I feel a bit numb, honestly, probably due to my depression. It does feel good to have started finally and I don’t have a shadow of a doubt about this being the right thing to do. I think the joy and sense of relief will come later. No wonder I’m not all jumpy about this since I’ve been fighting so hard, waiting for years and been very ill lately.

Regardless of how I’m feeling right now, I know I’m facing an interesting time. The first effects of testosterone has been reported to occur within 24 hours or a couple of days after the first dose, but those first signs will probably only be noted by me and those closest to me. Then other changes will come. The more notable ones will happen in 1 – 6 months from now and then go on and continuously stabilise over a period of 1 – 2 years.

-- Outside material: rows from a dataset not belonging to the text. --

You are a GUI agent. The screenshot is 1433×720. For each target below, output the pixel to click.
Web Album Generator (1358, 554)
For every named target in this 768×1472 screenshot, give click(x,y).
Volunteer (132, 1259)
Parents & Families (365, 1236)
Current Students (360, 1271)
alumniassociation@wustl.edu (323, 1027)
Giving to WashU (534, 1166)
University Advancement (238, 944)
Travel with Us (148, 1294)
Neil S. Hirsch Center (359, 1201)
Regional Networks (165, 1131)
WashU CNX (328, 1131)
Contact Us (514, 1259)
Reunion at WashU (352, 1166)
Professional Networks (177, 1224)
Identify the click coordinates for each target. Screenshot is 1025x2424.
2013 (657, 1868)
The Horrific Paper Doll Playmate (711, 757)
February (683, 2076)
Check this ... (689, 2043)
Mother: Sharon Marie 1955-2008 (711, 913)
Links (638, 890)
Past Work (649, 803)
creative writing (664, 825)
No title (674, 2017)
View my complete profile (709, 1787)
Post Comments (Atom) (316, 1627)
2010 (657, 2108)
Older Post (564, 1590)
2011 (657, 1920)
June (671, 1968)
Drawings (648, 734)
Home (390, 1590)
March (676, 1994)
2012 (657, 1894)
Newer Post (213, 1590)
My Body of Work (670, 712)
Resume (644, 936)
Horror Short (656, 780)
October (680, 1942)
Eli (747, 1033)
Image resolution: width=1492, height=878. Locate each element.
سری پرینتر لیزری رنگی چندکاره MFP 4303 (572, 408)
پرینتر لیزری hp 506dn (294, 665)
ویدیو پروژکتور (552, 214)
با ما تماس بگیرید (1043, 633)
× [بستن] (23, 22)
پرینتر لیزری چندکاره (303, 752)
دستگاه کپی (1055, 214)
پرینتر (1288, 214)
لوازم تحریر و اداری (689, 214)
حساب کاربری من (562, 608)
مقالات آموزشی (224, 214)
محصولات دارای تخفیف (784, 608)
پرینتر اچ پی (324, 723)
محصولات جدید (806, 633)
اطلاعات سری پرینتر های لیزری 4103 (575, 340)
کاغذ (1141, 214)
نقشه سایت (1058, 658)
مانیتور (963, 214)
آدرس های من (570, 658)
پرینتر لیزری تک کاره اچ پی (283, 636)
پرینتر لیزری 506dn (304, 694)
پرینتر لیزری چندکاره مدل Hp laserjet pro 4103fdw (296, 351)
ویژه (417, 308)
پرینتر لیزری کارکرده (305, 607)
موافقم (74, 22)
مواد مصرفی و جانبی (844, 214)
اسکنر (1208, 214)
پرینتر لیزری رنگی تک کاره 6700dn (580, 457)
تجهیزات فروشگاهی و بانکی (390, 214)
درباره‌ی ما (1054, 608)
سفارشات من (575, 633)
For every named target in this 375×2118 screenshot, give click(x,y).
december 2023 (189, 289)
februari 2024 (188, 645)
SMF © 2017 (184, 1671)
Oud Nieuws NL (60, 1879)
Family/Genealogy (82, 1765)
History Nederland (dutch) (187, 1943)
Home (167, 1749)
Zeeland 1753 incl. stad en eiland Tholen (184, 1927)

In short, my body will go through a speedy second puberty of sorts, but a male puberty this time. I might get acne. My voice will crack because of the increase of volume of the vocal cords and after a whil it will land in significantly deeper mode. I will put on muscles more easily and fat will be distributed differently on my body, giving a more lean and masculine impression, only to mention a few things. I hope that body and facial hair takes a bit longer, so II will have time to get used to the idea, but the time-line for all these things are very individual. I’ll just have to wait and see.

No matter what comes next this is a point of no return. Testosterone treatment is very potent, meant to be life-long and is in many ways irreversible.

Wish me luck on this new adventure, I think I’ll need it.